La Triple A no fue únicamente el brazo armado de la mal llamada derecha peronista, sino también un mecanismo de disciplinamiento político interno, una herramienta de cercamiento que arrastró al justicialismo hacia una disputa intestina sin sentido, cuando la guía era clara: “Modelo Argentino”2, mientras la verdadera ofensiva –militar, económica y geopolítica– avanzaba en la penumbra. Fue una operación quirúrgica: fragmentar desde adentro, erosionar la legitimidad del movimiento y, de paso, fabricar la coartada perfecta para quienes aplaudían el “orden” que se impondría en 1976. La mal llamada derecha peronista, digitada desde los subsuelos del Estado, actuó como verdugo doméstico; la dictadura posterior apenas se limitó a sentarse en esa mesa ya servida.

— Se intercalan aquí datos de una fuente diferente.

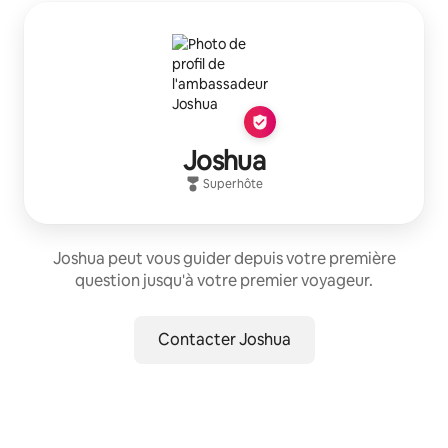
Joshua
Superhôte
Joshua peut vous guider depuis votre première
question jusqu'à votre premier voyageur.
Contacter Joshua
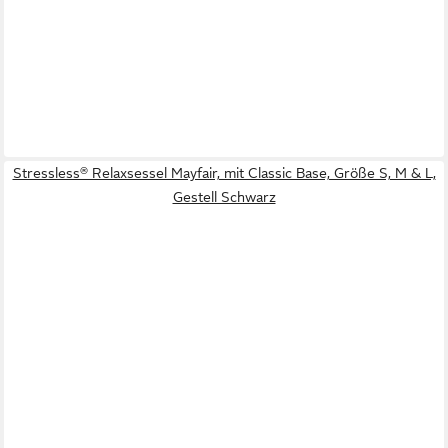
Stressless® Relaxsessel Mayfair, mit Classic Base, Größe S, M & L,
Gestell Schwarz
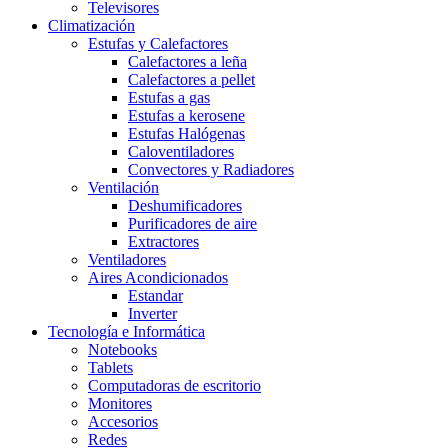
Televisores
Climatización
Estufas y Calefactores
Calefactores a leña
Calefactores a pellet
Estufas a gas
Estufas a kerosene
Estufas Halógenas
Caloventiladores
Convectores y Radiadores
Ventilación
Deshumificadores
Purificadores de aire
Extractores
Ventiladores
Aires Acondicionados
Estandar
Inverter
Tecnología e Informática
Notebooks
Tablets
Computadoras de escritorio
Monitores
Accesorios
Redes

En ese entramado, la violencia política no fue un fenómeno aislado ni caótico: funcionó como preludio y legitimación del desmantelamiento económico que seguiría. Cada atentado, cada asesinato selectivo y cada acto de intimidación dirigidos contra sindicalistas, militantes y dirigentes estudiantiles cumplían un doble propósito: desintegrar y disciplinar a la comunidad y preparar el terreno para la implementación de políticas que, sin oposición organizada, podían arrasar industrias, salarios y derechos. La Triple A, al ser parte responsable de fragmentar al justicialismo y aterrorizar a la población, abría la ventana para que luego los arquitectos del plan financiero aplicaran su receta de endeudamiento y vaciamiento sin contrapeso.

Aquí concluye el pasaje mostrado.